Do you think the Vans tanks are too thin or just their zinc plating is just not that great?
James.
From: John
Grady <jkg@xxxxxxxxxxxxxxxxx>
Sent: Thursday, September 26, 2024 10:42
To: James Douglas <jdd@xxxxxxxxxx>
Cc: Nick Taylor <nicksgaragesd@xxxxxxxxx>; chrysler-300-club-international@xxxxxxxxxxxxxxxx
Subject: Re: {Chrysler 300} fuel tank filler neck 1963-1964
two observations , the Renu process is much better than a new tank , baked epoxy inside and out , unlike a new tank it cannot rust inside ever again . Immune to ethanol They
sand blast inside then epoxy oven baked ; you can get it uncoated outside , — I won't go there
The quality varies with each site , there is a guy in Wisconsin (I think) very proud of his work has done hundreds including two for me . 400 $ about plus ship
On gas tank senders see other e mails , the ones from vans were the problem babies . They tend to ship same sender for all mopar . you have to be sure float hits its own stops
at same instant float hits tank E or F
typical result with vsns is it reads E with 8 gallons in tank if you do not address this . Even then ohms not quite right either .
taking tank in and out full of gas over this gets old awful fast
you may have to extend and shape arm to fix this exact same travel to stop issue.
I use ford brass float and 12 ga solid copper wire , solder
i am grateful to vans we have anythng at all , but heads up . Agree new retaining ring is junk , yet another tank pull
On Sep 26, 2024, at 1:20 PM, 'James Douglas' via Chrysler
300 Club International <chrysler-300-club-international@xxxxxxxxxxxxxxxx> wrote:
Thanks Nick!
James
I remember when we first got the vapor recovery nozzles here in San Diego.
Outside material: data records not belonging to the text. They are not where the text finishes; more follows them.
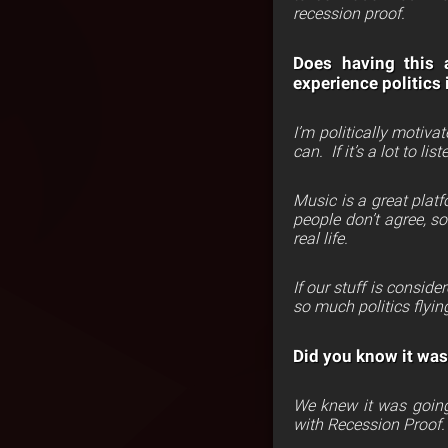
recession proof.
Does having this a
experience politics 
I’m politically motivat
can.
If it’s a lot to l
Music is a great platf
people don’t agree, so
real life.
I
f our stuff is conside
so much politics flying
Did you know it was
We knew it was going
with Recession Proof.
I was driving my first car, which was a '64 300 Sport coupe. The ones with the big round rubber flange
weren't a problem, but the accordion style ones would always get hooked into the bumper. I ripped a few of them over those years.
I don't have a filler pipe out of a car to measure unfortunately.
I recently bought a new tank for my '60 Imperial from VANS and it was very nice. It came with a new filler tube but I used the original as the new one was mishapened at the end
where it went into the tank. Also put in a new sending unit from them but my gas gauge still isn't working because I think I have a voltage limiter problem.
The worst thing about new sending units is the lock ring they supply with them are junk. I always try to use an original one.
Anyone happen to have a fuel tank filler neck out on the bench or shelf? I would appreciate a photo of it with the length
and OD of it.
The California Vapor Recovery rubber necks at the gas stations is such that the fuel hose end does not go as deep into
the tank as it did in the “old days”. As such they will the tank higher up than they once did before they clock off. Then if you park at any kind way with the rear down, you get fuel out.
What I want to do is to investigate taking and old neck and extending it up toward the flip door. I measured it and I
have a good two inches that it could come up.
Vans sells some tubes for the “B” body and the Imperial that I could buy and modify. I just need to know the length and
OD without having to take mine apart first.
Also, has anyone purchased one of the new gas tanks? What did you think of the quality of their tanks and/or their senders?
Thanks, James
PS. You know they undercoated the cars with the tanks in place. That old undercoat soaks up fuel like a sponge. It stinks
for a day when it dribbles out and is also a fire hazard during that period. That is why I want to replace the tank. There is no place around Northern California that will boil out a gas tank anymore that I have found.